PAINESVILLE, Ohio — While Lake County voters were casting their ballots during the May 4 Primary Election, Secretary of State Frank LaRose said, there was an attempt to hack into the county's election system.
"Someone was granted access into a government office in the county administration building, they plugged an unauthorized laptop into a government network and thought that they might be able to, through that, be able to access election information,” said LaRose.
What they got in the end, LaRose, said was nothing.
“This was a success story in that the attempted breach failed,” he said. “What they didn't realize evidently was first off that we have our guard up but they also evidently didn't realize that voting equipment, tabulating equipment, is never connected to the internet, so anything that touches a ballot is strictly air-gapped.”
The other reason they were unsuccessful was the result of cyber-security upgrades LaRose ordered for all boards of election after taking office two years ago.
“I put our boards of elections through the wringer in 2019; what we ordered was a cybersecurity directive — it was a 34-point checklist,” LaRose said, adding it has become a model for other states for security features like network segmentation.
“This meant that the Board of Elections is its own stand-alone separate network,” he said, that couldn’t be accessed through other county computer systems. These were protections Lake County already had in place.
As a result, the data that was collected on May 4 was just interoffice communication.
"Which effectively was a printer talking to a computer and the printer was saying 'I'm ready for you to send me a print job,'" he said.
But still, it was later displayed at an August gathering by My Pillow CEO Mike Lindell promoting false claims about the stealing of the 2020 election.
“When these individuals put up a bunch of code on the screen that would have looked like hieroglyphics to most of us, it was just a bunch of symbols and dashes and numbers and punctuation and then they claimed that was somehow proof that they had gained access to election data," LaRose said. “Well, that raised our attention because then they're claiming that they have information that shows a problem in Ohio. So we dug and we asked them to send us that information. We said if there was a crime that occurred in Ohio, we want to know about it. If there's a problem with Ohio's election integrity, of course we want to know about it and we want to research it."
That's when LaRose and his team launched a criminal investigation of their own.

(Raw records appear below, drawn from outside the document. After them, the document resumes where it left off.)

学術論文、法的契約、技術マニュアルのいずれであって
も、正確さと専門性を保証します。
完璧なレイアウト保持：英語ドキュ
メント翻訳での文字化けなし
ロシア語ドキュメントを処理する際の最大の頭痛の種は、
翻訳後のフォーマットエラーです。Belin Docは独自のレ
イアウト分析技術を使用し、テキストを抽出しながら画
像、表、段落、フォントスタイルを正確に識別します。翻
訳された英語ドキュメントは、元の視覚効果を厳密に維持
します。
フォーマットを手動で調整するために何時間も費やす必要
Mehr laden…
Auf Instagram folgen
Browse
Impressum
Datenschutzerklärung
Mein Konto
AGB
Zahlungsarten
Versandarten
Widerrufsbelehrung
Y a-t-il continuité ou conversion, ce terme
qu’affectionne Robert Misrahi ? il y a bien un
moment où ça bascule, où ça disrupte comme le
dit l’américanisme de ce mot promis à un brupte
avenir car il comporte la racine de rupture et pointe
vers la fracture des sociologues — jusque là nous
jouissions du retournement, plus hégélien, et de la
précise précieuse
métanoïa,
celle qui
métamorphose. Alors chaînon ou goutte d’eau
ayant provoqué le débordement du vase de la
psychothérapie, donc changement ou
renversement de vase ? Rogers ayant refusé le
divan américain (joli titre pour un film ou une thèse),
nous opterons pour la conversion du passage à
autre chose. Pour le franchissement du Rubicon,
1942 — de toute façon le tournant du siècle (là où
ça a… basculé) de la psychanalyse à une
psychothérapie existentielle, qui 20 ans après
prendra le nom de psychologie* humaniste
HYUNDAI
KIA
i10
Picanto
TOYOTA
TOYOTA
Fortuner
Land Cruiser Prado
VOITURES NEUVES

“And so when we were able to access that information, what we saw is, again, that they did nothing of the sort. They weren't able to access the Board of Elections website, they were able to access the local network inside of this one particular administrative office, but that's of course when we launched the criminal investigation," LaRose said. “We’re continuing to work with the county prosecutor, with the Ohio Attorney Generals Bureau of Criminal Investigation, as well as with the FBI, because unauthorized access to a government network is a serious crime."
The Washington Post is reporting that the attempted breach occurred in the fifth-floor office of John Hammercheck, chair of the Lake County Commissioners. At Tuesday’s commissioner's meeting, Hammecheck denied the allegations and said he has yet to be contacted by law enforcement.

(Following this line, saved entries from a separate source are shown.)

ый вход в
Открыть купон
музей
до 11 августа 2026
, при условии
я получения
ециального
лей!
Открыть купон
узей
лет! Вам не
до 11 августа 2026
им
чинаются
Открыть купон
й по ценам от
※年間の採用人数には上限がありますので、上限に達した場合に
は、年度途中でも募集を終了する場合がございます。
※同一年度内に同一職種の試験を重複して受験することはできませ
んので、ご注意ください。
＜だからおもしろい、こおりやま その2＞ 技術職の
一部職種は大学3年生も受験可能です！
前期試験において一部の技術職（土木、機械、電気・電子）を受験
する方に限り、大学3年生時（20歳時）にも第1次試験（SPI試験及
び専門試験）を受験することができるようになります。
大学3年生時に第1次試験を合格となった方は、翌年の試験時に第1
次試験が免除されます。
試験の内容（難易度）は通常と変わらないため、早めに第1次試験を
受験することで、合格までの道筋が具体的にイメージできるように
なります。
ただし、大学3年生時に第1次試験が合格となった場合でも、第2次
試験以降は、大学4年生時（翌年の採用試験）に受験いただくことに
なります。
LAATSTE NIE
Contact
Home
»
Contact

“While I haven’t been interviewed by any agency investigating, I think it’s vitally important to get the facts right and to report accurate information,” Hammercheck said.
When asked by a Painseville resident if there would be any actions taken against Hammercheck, fellow commissioner Ron Young said it's too early for that.
"I'm going to wait and see what the professionals have to say,” Young said, “and just go on working with and trusting this gentleman until they make that determination, and if it's a negative determination, at that point then we'll take action."